Three Utah coal mines were among 57 nationally subjected to extraordinary weekend checks from federal safety inspectors in the wake of the West Virginia disaster that killed 29 miners April 5.
The federal Mine Safety and Health Administration (MSHA), which has been criticized since the deadly explosion at the Upper Big Branch Mine for its inability to stop mine disasters, identified the targeted mines as:
» West Ridge, in Carbon County, operated by Murray Energy Corp. subsidiary West Ridge Resources Inc.
» Horizon, also in Carbon County, owned by Salt Lake City-based America West Resources Inc.
» Bear Canyon No. 4, in Emery County, a property of Kingston family-owned C. W. Mining Co., now under the auspices of a U.S. Bankruptcy Court trustee.
MSHA boss Joe Main said mines involved in the "inspection blitz" had a history of "significant and/or repeat violations." His inspectors focused on safety standards concerning methane, ventilation practices and applications of explosion-reducing rock dust -- "the type of violations that can lead to mine accidents."

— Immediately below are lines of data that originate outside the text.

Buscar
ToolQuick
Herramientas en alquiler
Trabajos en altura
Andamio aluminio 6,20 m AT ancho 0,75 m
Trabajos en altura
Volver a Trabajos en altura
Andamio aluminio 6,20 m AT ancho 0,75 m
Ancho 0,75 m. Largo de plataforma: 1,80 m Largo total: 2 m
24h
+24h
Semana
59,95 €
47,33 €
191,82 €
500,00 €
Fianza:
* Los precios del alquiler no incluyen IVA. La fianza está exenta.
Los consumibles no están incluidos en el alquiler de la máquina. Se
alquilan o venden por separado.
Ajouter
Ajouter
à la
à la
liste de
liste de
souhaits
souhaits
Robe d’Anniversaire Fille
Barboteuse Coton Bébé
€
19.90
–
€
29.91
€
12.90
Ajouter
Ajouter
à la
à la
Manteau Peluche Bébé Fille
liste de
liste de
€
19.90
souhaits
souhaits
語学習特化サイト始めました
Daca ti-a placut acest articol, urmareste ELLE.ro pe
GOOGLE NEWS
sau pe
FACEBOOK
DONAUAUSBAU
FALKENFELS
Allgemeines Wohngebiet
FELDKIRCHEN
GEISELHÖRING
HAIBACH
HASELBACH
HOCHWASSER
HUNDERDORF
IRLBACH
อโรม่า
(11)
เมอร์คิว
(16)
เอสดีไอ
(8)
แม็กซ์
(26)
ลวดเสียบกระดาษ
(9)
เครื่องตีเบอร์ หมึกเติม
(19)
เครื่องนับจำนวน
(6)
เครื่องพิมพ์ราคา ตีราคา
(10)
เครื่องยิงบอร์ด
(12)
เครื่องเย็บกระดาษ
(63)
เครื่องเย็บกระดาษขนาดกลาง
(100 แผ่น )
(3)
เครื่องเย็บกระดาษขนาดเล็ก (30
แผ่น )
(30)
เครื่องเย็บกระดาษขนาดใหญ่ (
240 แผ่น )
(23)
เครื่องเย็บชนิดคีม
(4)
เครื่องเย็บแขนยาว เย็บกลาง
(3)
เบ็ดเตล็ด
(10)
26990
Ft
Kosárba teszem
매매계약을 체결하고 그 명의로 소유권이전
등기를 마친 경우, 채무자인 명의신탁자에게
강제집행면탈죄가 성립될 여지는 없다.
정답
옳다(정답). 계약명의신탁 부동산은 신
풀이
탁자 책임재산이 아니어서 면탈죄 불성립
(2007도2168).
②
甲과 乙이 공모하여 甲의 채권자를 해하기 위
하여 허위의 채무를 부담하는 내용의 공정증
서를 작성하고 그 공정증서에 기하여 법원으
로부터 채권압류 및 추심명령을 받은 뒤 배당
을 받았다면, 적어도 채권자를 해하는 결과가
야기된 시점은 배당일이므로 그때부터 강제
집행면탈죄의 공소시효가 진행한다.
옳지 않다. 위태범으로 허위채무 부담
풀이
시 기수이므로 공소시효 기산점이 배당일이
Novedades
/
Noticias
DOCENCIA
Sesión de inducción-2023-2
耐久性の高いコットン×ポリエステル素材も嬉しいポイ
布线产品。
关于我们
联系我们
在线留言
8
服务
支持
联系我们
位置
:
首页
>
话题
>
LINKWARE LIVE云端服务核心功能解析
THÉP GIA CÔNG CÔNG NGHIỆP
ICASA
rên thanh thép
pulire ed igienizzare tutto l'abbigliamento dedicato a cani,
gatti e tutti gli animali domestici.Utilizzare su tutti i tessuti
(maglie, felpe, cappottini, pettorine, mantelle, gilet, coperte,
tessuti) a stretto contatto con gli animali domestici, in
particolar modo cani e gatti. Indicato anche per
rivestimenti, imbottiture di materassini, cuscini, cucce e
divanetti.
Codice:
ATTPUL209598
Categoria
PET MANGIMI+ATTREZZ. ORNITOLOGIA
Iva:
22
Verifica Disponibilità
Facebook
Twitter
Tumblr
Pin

"The purpose of these inspections is to provide assurance that no imminent dangers, explosions, hazards or other serious health or safety conditions and practices are present at these mines," said Main, a longtime safety specialist with the United Mine Workers of America union before his appointment by the Obama administration.
"Just last week, we pledged to the president that we will do whatever it takes to make sure another tragedy like the one that claimed 29 miners' lives at Upper Big Branch never happens again," he added.
Inspection results will be made public as soon as they become available, Main pledged. At that point, operators would be subject to standardized fines for whatever violations are cited.
Representatives of the inspected Utah mines expressed confidence their operations will pass MSHA's extra scrutiny with little difficulty.
Dan Baker, CEO of America West Resources, said the Horizon mine had a high rate of "significant and substantial" violations in 2007. But since then, the rate has "dropped precipitously," with revisions to the mine's roof-support plan, advances in safety and emergency-rescue training, and improvements to general mine-development strategy.
"America West is immensely proud of the fact we have operated for nearly two years without incurring a single loss-of-work incident at Horizon -- testament to our unwavering commitment to miner safety ... and the safety-minded culture we have created, support and nurture every single day," he said.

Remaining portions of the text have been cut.